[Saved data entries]
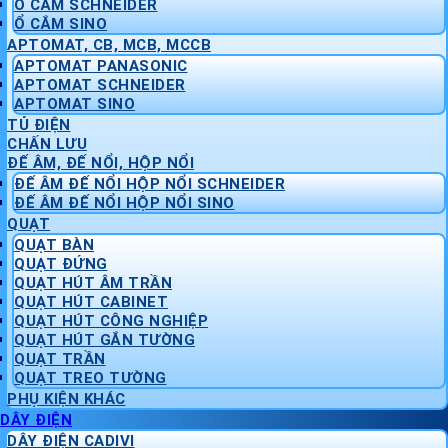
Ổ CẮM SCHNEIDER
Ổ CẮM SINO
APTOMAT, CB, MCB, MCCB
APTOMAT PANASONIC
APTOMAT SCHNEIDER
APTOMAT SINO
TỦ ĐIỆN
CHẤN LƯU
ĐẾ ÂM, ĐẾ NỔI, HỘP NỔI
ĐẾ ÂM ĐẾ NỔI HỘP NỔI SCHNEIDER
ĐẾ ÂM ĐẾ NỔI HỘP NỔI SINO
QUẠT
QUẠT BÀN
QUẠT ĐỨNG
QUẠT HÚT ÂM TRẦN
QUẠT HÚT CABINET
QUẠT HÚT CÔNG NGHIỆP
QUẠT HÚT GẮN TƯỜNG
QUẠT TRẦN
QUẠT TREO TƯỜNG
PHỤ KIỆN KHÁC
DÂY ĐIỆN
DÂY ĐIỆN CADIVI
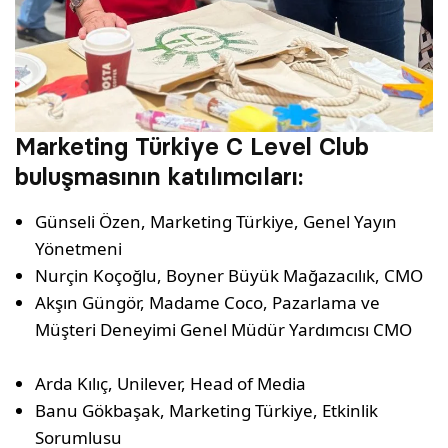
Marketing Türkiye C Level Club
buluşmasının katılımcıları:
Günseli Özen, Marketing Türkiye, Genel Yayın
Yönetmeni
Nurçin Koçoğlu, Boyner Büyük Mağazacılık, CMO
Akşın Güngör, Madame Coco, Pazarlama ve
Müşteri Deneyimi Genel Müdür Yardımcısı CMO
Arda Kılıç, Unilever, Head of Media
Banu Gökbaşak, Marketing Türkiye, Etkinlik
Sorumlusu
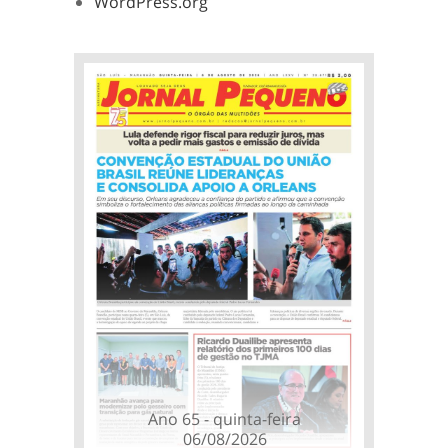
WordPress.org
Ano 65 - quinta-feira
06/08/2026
---
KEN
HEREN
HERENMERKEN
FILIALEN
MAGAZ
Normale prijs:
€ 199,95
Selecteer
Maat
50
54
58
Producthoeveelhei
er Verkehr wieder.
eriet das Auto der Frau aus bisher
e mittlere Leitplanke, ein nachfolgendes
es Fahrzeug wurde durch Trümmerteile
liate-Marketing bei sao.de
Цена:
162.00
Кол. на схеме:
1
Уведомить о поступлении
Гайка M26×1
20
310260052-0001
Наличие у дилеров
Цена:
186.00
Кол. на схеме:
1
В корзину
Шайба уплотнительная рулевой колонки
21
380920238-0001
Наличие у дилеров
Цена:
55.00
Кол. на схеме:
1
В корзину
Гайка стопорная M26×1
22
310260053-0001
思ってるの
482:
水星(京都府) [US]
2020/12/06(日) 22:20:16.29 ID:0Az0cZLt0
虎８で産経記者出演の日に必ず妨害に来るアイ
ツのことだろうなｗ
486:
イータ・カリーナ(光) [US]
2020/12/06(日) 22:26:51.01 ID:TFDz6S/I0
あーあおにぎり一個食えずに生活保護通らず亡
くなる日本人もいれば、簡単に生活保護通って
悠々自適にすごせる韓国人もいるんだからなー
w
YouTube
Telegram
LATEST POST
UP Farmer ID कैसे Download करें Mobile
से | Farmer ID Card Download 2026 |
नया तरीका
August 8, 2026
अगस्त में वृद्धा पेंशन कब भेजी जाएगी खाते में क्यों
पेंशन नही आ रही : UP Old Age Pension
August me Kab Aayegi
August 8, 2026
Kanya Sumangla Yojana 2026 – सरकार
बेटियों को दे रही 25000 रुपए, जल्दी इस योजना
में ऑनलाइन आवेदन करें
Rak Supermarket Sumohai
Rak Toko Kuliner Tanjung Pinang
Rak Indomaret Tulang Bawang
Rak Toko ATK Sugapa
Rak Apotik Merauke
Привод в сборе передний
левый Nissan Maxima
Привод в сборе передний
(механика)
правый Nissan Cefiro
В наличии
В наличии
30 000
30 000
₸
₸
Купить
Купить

Task goal =>
Copy each line of the records above that carries the word "Farmer".

Final answer =>
UP Farmer ID कैसे Download करें Mobile
से | Farmer ID Card Download 2026 |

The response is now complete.